> DIRECTIONS FOR THIS TASK
Take the lines below from the one with "Подпишитесь на нашу" through the one with "Nächstes Bild" and retype them exactly. Include nothing else, and no pictures.

> INPUT
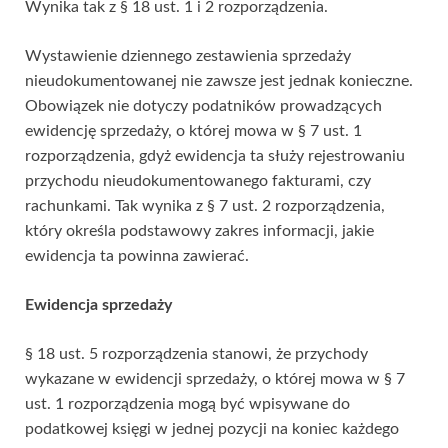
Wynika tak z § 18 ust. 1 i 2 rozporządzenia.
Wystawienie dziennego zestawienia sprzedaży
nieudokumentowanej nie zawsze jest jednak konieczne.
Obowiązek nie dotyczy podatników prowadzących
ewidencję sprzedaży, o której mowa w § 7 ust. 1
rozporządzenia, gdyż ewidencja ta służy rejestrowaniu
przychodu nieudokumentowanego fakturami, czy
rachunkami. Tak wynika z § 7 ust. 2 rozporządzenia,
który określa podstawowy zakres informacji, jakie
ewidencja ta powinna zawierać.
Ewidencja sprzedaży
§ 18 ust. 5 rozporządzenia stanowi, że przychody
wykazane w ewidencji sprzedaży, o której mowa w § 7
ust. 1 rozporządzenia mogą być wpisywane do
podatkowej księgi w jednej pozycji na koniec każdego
---
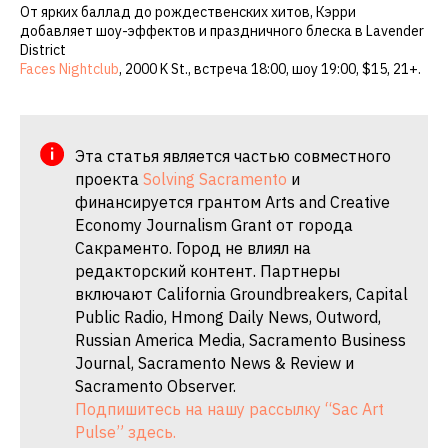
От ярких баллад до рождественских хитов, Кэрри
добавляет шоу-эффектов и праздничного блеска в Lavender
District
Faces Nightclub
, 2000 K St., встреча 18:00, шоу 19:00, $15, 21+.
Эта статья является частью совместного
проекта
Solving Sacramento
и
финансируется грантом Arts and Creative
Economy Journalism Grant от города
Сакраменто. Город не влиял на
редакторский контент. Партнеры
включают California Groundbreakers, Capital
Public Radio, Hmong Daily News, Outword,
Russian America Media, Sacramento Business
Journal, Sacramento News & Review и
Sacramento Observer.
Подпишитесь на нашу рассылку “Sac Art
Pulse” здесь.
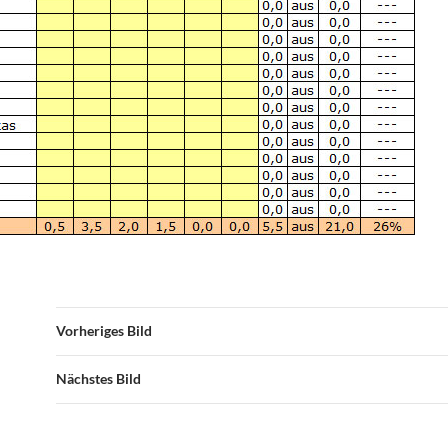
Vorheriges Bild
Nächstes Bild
---
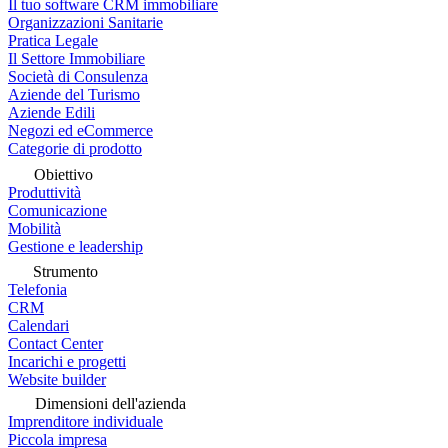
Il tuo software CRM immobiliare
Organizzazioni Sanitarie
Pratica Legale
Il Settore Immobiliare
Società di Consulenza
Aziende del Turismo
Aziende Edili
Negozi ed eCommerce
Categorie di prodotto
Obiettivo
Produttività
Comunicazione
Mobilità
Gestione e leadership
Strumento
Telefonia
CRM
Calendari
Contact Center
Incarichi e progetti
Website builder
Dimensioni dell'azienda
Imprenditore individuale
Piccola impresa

> SOLUTION TO THE PROBLEM
Подпишитесь на нашу рассылку “Sac Art
Pulse” здесь.
Vorheriges Bild
Nächstes Bild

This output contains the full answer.